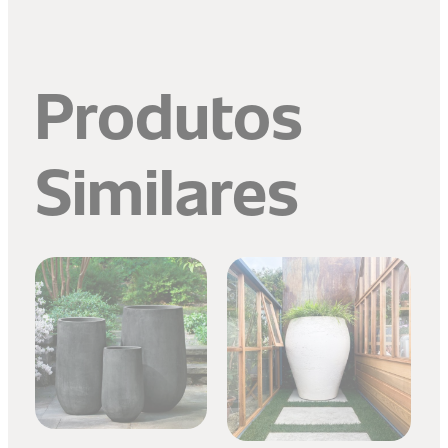
Produtos
Similares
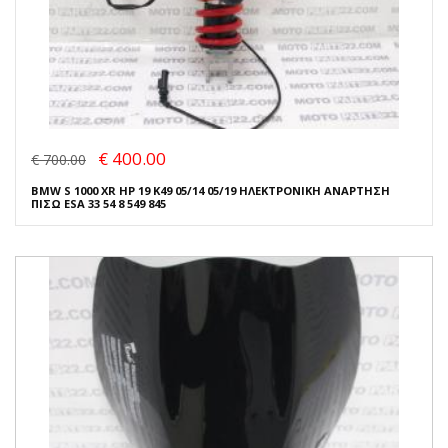
€ 400.00
€ 700.00
BMW S 1000 XR HP 19 K49 05/14 05/19 ΗΛΕΚΤΡΟΝΙΚΗ ΑΝΑΡΤΗΣΗ
ΠΙΣΩ ESA 33 54 8 549 845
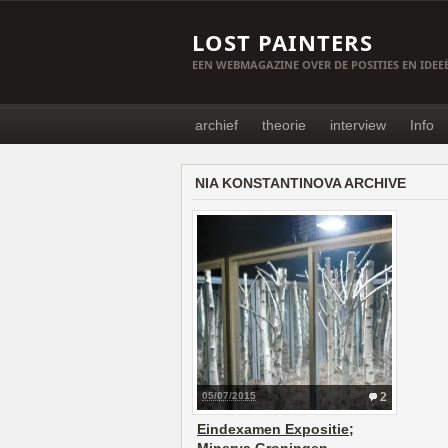
LOST PAINTERS
EEN WEBMAGAZINE OVER DE POSITIES EN IDE
archief
theorie
interview
Info
NIA KONSTANTINOVA ARCHIVE
05/07/2015
2
Eindexamen Expositie;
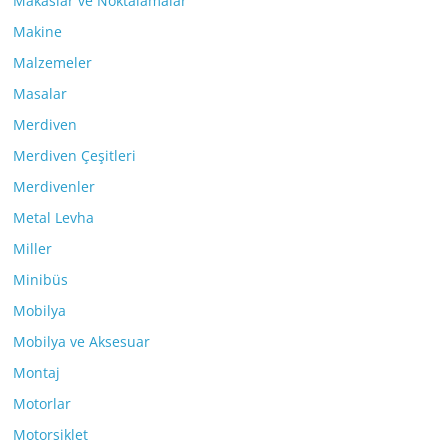
Makaslar ve Noktalamalar
Makine
Malzemeler
Masalar
Merdiven
Merdiven Çeşitleri
Merdivenler
Metal Levha
Miller
Minibüs
Mobilya
Mobilya ve Aksesuar
Montaj
Motorlar
Motorsiklet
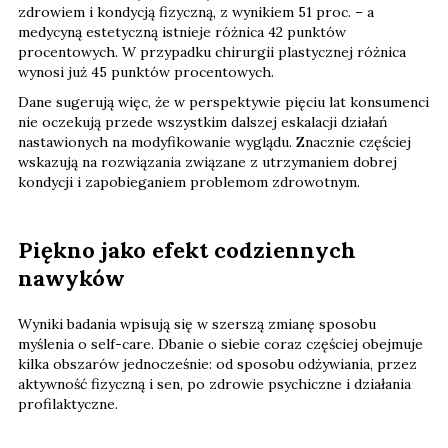
zdrowiem i kondycją fizyczną, z wynikiem 51 proc. – a
medycyną estetyczną istnieje różnica 42 punktów
procentowych. W przypadku chirurgii plastycznej różnica
wynosi już 45 punktów procentowych.
Dane sugerują więc, że w perspektywie pięciu lat konsumenci
nie oczekują przede wszystkim dalszej eskalacji działań
nastawionych na modyfikowanie wyglądu. Znacznie częściej
wskazują na rozwiązania związane z utrzymaniem dobrej
kondycji i zapobieganiem problemom zdrowotnym.
Piękno jako efekt codziennych
nawyków
Wyniki badania wpisują się w szerszą zmianę sposobu
myślenia o self-care. Dbanie o siebie coraz częściej obejmuje
kilka obszarów jednocześnie: od sposobu odżywiania, przez
aktywność fizyczną i sen, po zdrowie psychiczne i działania
profilaktyczne.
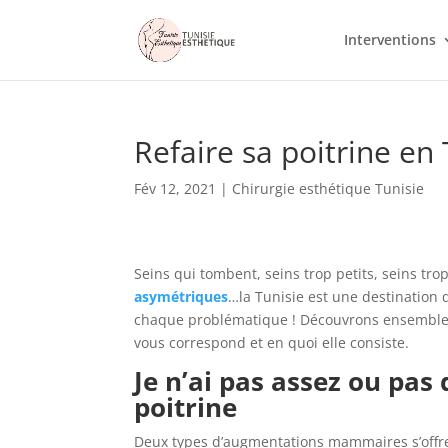
Interventions
Refaire sa poitrine en 
Fév 12, 2021
|
Chirurgie esthétique Tunisie
Seins qui tombent, seins trop petits, seins tro
asymétriques
…la Tunisie est une destination q
chaque problématique ! Découvrons ensemble l
vous correspond et en quoi elle consiste.
Je n’ai pas assez ou pas 
poitrine
Deux types d’augmentations mammaires s’offre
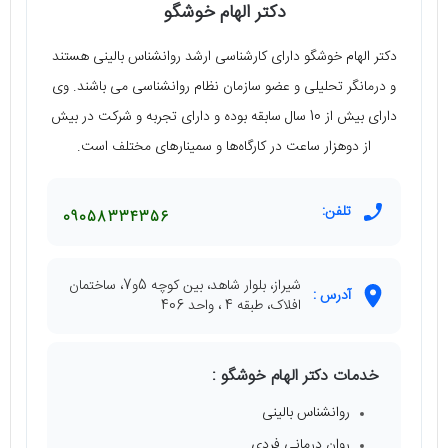
دکتر الهام خوشگو
دکتر الهام خوشگو دارای کارشناسی ارشد روانشناس بالینی هستند
و درمانگر تحلیلی و عضو سازمان نظام روانشناسی می باشند. وی
دارای بیش از 10 سال سابقه بوده و دارای تجربه و شرکت در بیش
از دوهزار ساعت در کارگاه‌ها و سمینارهای مختلف است.
تلفن:
09058334356
شیراز، بلوار شاهد، بین کوچه 5و7، ساختمان
آدرس :
افلاک، طبقه 4 ، واحد 406
خدمات دکتر الهام خوشگو :
روانشناس بالینی
روان درمانی فردی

□ □ □ □ □ □ □

__Aim of the exercise__. Reproduce the records exactly, starting with their first line and ending with the line that contains "Wyniki badania wpisują", though pictures should be dropped.

__Exercise solution__.
Produtos
Similares
€ 400.00
€ 700.00
BMW S 1000 XR HP 19 K49 05/14 05/19 ΗΛΕΚΤΡΟΝΙΚΗ ΑΝΑΡΤΗΣΗ
ΠΙΣΩ ESA 33 54 8 549 845
LOST PAINTERS
EEN WEBMAGAZINE OVER DE POSITIES EN IDE
archief
theorie
interview
Info
NIA KONSTANTINOVA ARCHIVE
05/07/2015
2
Eindexamen Expositie;
Makaslar ve Noktalamalar
Makine
Malzemeler
Masalar
Merdiven
Merdiven Çeşitleri
Merdivenler
Metal Levha
Miller
Minibüs
Mobilya
Mobilya ve Aksesuar
Montaj
Motorlar
Motorsiklet
zdrowiem i kondycją fizyczną, z wynikiem 51 proc. – a
medycyną estetyczną istnieje różnica 42 punktów
procentowych. W przypadku chirurgii plastycznej różnica
wynosi już 45 punktów procentowych.
Dane sugerują więc, że w perspektywie pięciu lat konsumenci
nie oczekują przede wszystkim dalszej eskalacji działań
nastawionych na modyfikowanie wyglądu. Znacznie częściej
wskazują na rozwiązania związane z utrzymaniem dobrej
kondycji i zapobieganiem problemom zdrowotnym.
Piękno jako efekt codziennych
nawyków
Wyniki badania wpisują się w szerszą zmianę sposobu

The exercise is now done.